But I've also been listening to rhetoric along the lines of "My body, my choice," "We look pretty for ourselves, not for men", and "my outfit is not an excuse" which all go towards that idea that women can dress up as sexy as they want and make whatever changes they feel like to themselves and are all but immune from judgment for it, for over a decade now.
Hence they can get trashy (in my eyes) tattoos everywhere, as many piercings as they like, they can go with fake boobs, butt, and lips, and all of this is just a celebration of their femininity or whatever.
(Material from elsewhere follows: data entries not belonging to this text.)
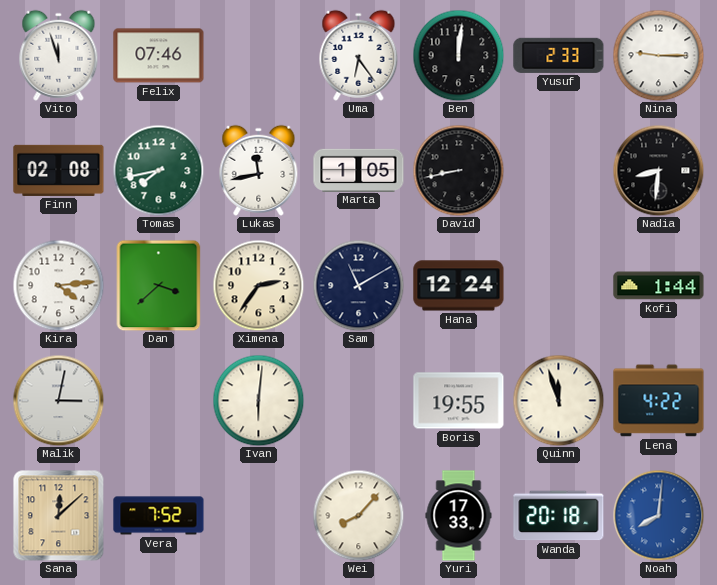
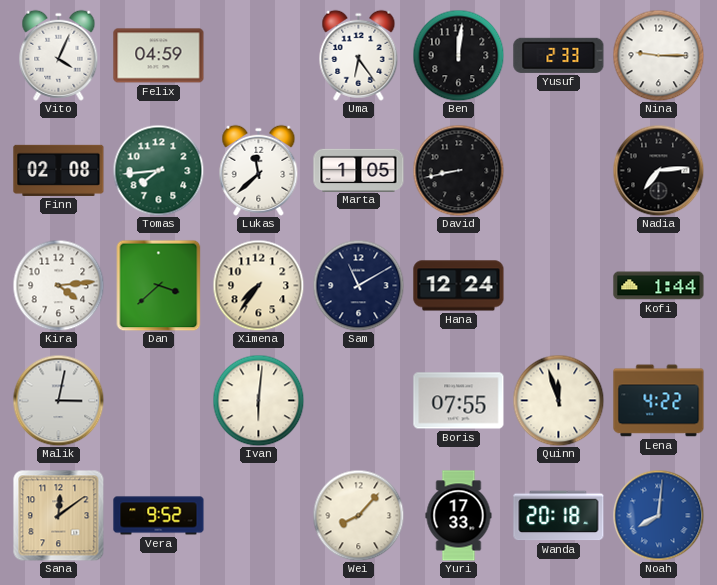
Vito: 11:57 -> 4:04
Felix: 07:46 -> 04:59
Tomas: 7:43 -> 7:44
Lukas: 11:43 -> 11:38
Nadia: 8:31 -> 7:14
Ximena: 2:36 -> 7:36
Boris: 19:55 -> 07:55
Sana: 12:08 -> 12:09
Vera: 7:52 -> 9:52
Its a bit discordant for feminism to actively police its own side for doing things that incidentally appeal to the men in their lives, when there's no evidence that it was the result of coercion but rather her own desires... even if those desires were executed with the male gaze in mind.
As always, relevant TLP: No Self-Respecting Woman Would Go Out Without Make Up
Yeah. Not to get into the weeds of the evolutionary biology of it, but
"The way I dress/makeup is solely to feel good about myself! That it happens to 90% coincide with what makes men lust after me is completely irrelevant, its not about men's desires!" is the purest cope imaginable.
I've now seen it countless times, women who abjectly refuse to leave the house without putting together a cute outfit and doing at least minimal makeup. And when pressed (politely) its usually waved off as a matter of self-confidence or personal preference, and I just want to whisper "from whence does the preference come? Self-confident in whose eyes?"
Going to the gym, going to the store, going to grab takeout Chinese food, can't risk you might be seen in a state that might cause a man to overlook you. Especially if other women might put in 10% more effort than you and win the status game.
Maybe for some women. I can tell you for a fact that my wife dresses up nice for the same reason she cleans and decorates our house even when nobody is coming around. She likes pretty things and wants to be one of them. From my experience this is pretty common for women.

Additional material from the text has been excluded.